4. Buy and Read Books Written by Marginalized Authors
Many writers have been speaking up about allowing marginalized voices (many of which were silenced in this election) to be heard. One of the best ways to do that is by reading nonfiction, memoir, and even fiction by female, POC, immigrants, LGBTQ, and other authors who may not be like you.
1) Even if you can't afford to spend, RT/share donation links, links to books by marginalized authors, hotline numbers - spread knowledge.— Dahlia Adler (@MissDahlELama) November 9, 2016
2) Make a list of books you want to make sure kids in your area can access. Then go to your library site and request any they don't have.— Dahlia Adler (@MissDahlELama) November 9, 2016
Literature is one of the best ways to immerse yourself into a worldview that is different than your own, and so often fear of differences is what drives much of the divisiveness that our country is currently experiencing. By buying and reading a book written by someone from one of the many groups of people who have been sidelined in our nation's history and in this election, you are not only financially supporting their endeavors but also broadening your horizons on perspectives different from your own and allowing their stories and their voices to be heard.
Check out hashtags like #ownvoices for a start on book and author recommendations.
5. Get Out of Your Comfort Zone
Many people have considered this election to not simply be a battle of left vs. right, but instead more of a struggle between socioeconomic classes. Bridging the gap between the poor and the wealthy can be a huge step toward unifying our nation. As human beings, we have the tendency to isolate ourselves into groups that are similar to us in financial status, appearances, beliefs, etc. However, by intentionally making an effort to get out of our comfort zones and having conversations with those who have different backgrounds and perspectives, we are more likely to come to a conclusion that is in between two extremes and benefits society as a whole.
6. Write a Letter to the Prez
No matter your political views, we are #blessed to live in a country where the leaders of the nation are accessible enough to actually write a letter to. It's yet another way to make your say heard in this country, where we are free to believe what we want and voice our ideas, so don't be shy. Let Trump know that you don't stand for the hateful rhetoric and show him the causes that are important to you.
The White House
1600 Pennsylvania Avenue NW
Washington, DC 20500
7. Get Out the Vote Year Round
Elections happen each year, and the presidential race isn't the only one that matters. Make sure you're continuing to do your part by supporting these issues that affect us at every level of the government all year round — not just in the weeks before an election. Don't forget to encourage others to vote, too! Helping them get registered and sharing resources to stay informed on various issues is a great way to inspire voter mobilization. Midterm elections will be here before we know it, so be ready!

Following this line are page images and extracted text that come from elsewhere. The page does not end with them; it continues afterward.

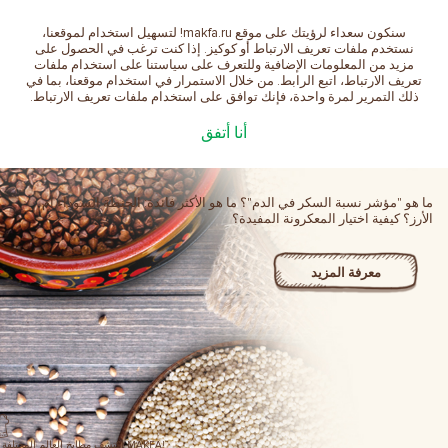
سنكون سعداء لرؤيتك على موقع makfa.ru! لتسهيل استخدام لموقعنا،
العربية
نستخدم ملفات تعريف الارتباط أو كوكيز. إذا كنت ترغب في الحصول على
مزيد من المعلومات الإضافية وللتعرف على سياستنا على استخدام ملفات
تعريف الارتباط، اتبع الرابط. من خلال الاستمرار في استخدام موقعنا، بما في
ذلك التمرير لمرة واحدة، فإنك توافق على استخدام ملفات تعريف الارتباط.
أنا أتفق
جرب طعم الحياة الصحية!
ما هو "مؤشر نسبة السكر في الدم"؟ ما هو الأكثر فائدة: الحنطة السوداء أم
الأرز؟ كيفية اختيار المعكرونة المفيدة؟
معرفة المزيد
اكتشف مطابخ العالم المختلفة مع MAKFA!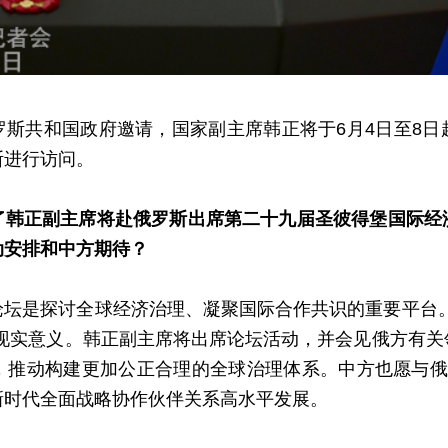
罗斯共和国政府邀请，国家副主席韩正将于6月4日至8日
斯进行访问。
了韩正副主席将赴俄罗斯出席第二十九届圣彼得堡国际经
动安排和中方期待？
论坛是探讨全球经济治理、凝聚国际合作共识的重要平台。
要现实意义。韩正副主席将出席论坛活动，并会见俄方有关
，推动构建更加公正合理的全球治理体系。中方也愿与俄
新时代全面战略协作伙伴关系高水平发展。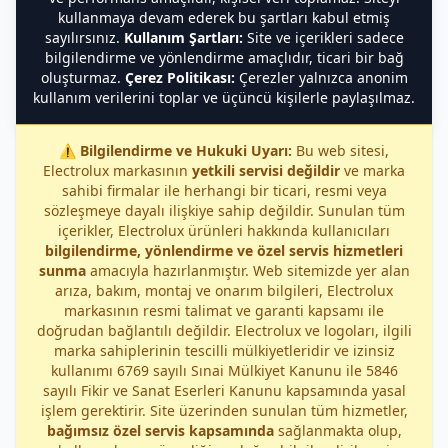
kullanmaya devam ederek bu şartları kabul etmiş
sayılırsınız.
Kullanım Şartları:
Site ve içerikleri sadece
bilgilendirme ve yönlendirme amaçlıdır, ticari bir bağ
oluşturmaz.
Çerez Politikası:
Çerezler yalnızca anonim
kullanım verilerini toplar ve üçüncü kişilerle paylaşılmaz.
⚠️
Bilgilendirme ve Hukuki Uyarı:
Bu web sitesi,
Electrolux markasının
yetkili servisi değildir
ve marka
sahibi firmalar ile herhangi bir ticari, resmi veya
sözleşmeye dayalı ilişkiye sahip değildir. Sunulan tüm
içerikler, Electrolux ürünleri hakkında kullanıcıları
bilgilendirme, yönlendirme ve özel servis hizmetleri
sunma
amacıyla hazırlanmıştır. Web sitemizde yer alan
arıza, bakım, montaj ve onarım bilgileri, Electrolux
markasının resmi talimat ve garanti kapsamı ile
doğrudan bağlantılı değildir. Electrolux ve logoları, ilgili
marka sahiplerinin tescilli mülkiyetleridir ve izinsiz
kullanımı 6769 sayılı Sınai Mülkiyet Kanunu ile 5846
sayılı Fikir ve Sanat Eserleri Kanunu kapsamında yasal
işlem gerektirir. Site üzerinden sunulan tüm hizmetler,
bağımsız özel servis kapsamında
sağlanmakta olup,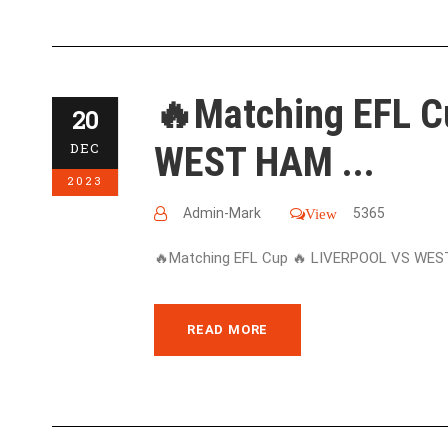
🔥Matching EFL 
20
WEST HAM ...
DEC
2023
Admin-Mark
5365
View
🔥Matching EFL Cup 🔥 LIVERPOOL VS WEST
READ MORE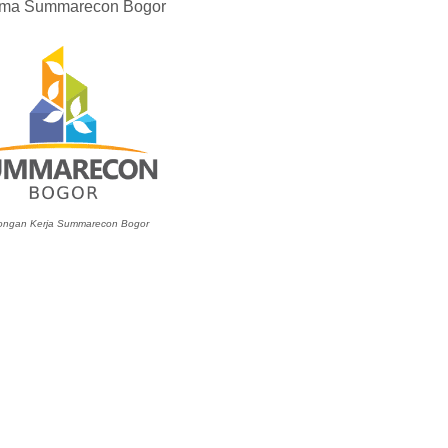
rsama Summarecon Bogor
ngan Kerja Summarecon Bogor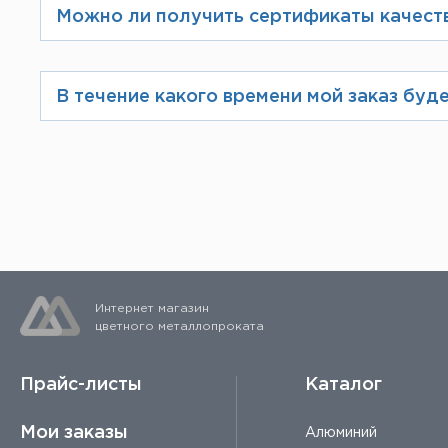
Можно ли получить сертификаты качест
Вся продукция, поставляемая комп
их в электронном виде или распеч
В течение какого времени мой заказ буде
Если вы осуществляете предоплату, 
склада.
Интернет магазин
цветного металлопроката
Прайс-листы
Каталог
Мои заказы
Алюминий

8. In the Words of the Beatles, "All You Need Is Love"
This election is finally over––and the results officially out of your hands––but you can control your actions and how you react from this point on. Feel the anger and sadness and grief, but don't forget to "go high." Be kind to the people in your life (yes, even the people you may disagree with). Stand up for the things you passionately believe in, but respect that others might not feel as strongly. Hillary Clinton said it best in her concession speech to Trump Wednesday morning: "Let us have faith in each other. Let us not grow weary. Let us not lose heart. For there are more seasons to come and more work to do."